● Aim of the exercise:
In the data, find each line where the word "schützen" appears and list that line.

● Dataset records:
-- Opening Marker --
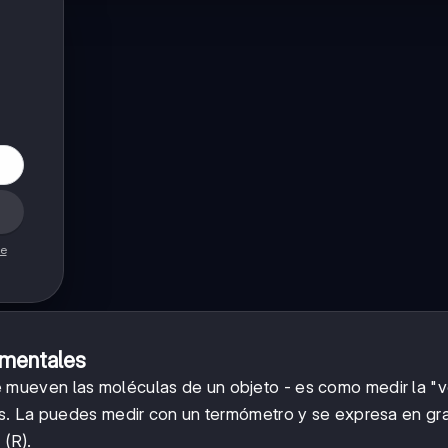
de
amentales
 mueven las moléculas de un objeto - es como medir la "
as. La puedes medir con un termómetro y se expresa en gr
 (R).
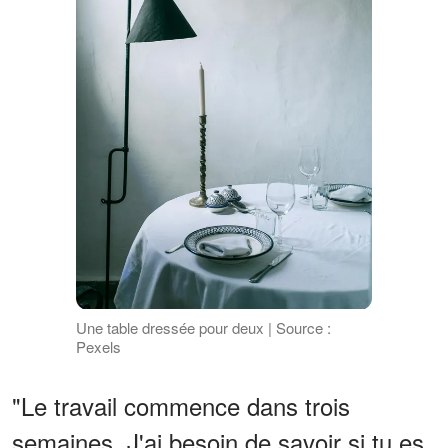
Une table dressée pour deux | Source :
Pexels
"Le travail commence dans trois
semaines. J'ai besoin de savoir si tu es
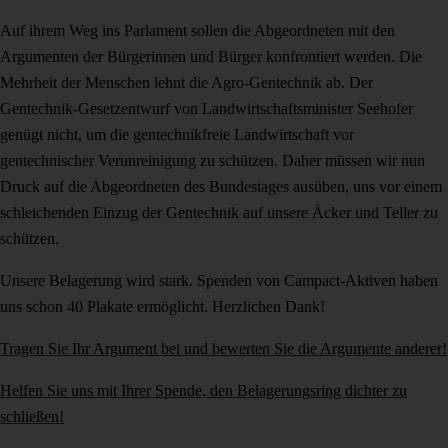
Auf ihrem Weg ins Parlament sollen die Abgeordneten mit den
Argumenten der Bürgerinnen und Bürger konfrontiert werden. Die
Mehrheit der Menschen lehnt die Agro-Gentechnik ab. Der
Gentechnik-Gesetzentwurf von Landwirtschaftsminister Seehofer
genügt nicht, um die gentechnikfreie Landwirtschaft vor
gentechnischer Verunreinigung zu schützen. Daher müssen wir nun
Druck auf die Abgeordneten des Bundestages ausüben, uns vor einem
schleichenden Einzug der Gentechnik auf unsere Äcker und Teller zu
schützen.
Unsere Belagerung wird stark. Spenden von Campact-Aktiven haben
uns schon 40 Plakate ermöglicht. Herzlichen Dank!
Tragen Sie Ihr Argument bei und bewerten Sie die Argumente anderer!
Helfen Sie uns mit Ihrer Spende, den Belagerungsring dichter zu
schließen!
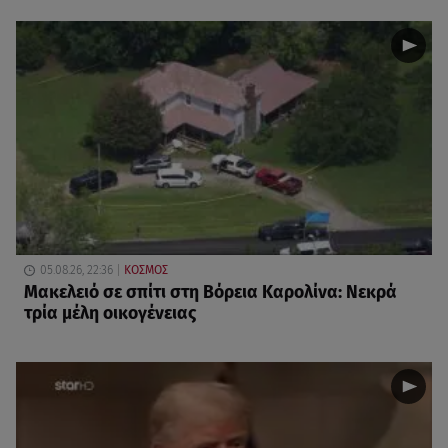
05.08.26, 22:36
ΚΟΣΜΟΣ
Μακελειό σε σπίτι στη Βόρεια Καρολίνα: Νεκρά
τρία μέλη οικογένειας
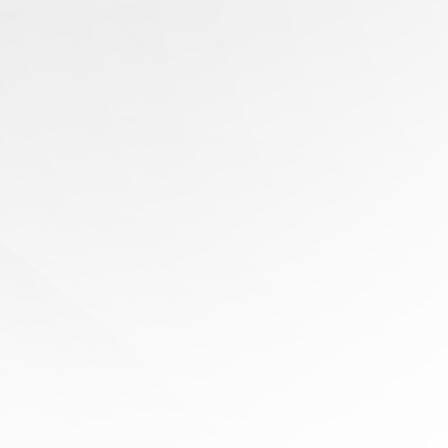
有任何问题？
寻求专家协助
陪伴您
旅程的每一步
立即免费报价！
-- Closing Marker --
● Answer for the task:
gentechnischer Verunreinigung zu schützen. Daher müssen wir nun
schützen.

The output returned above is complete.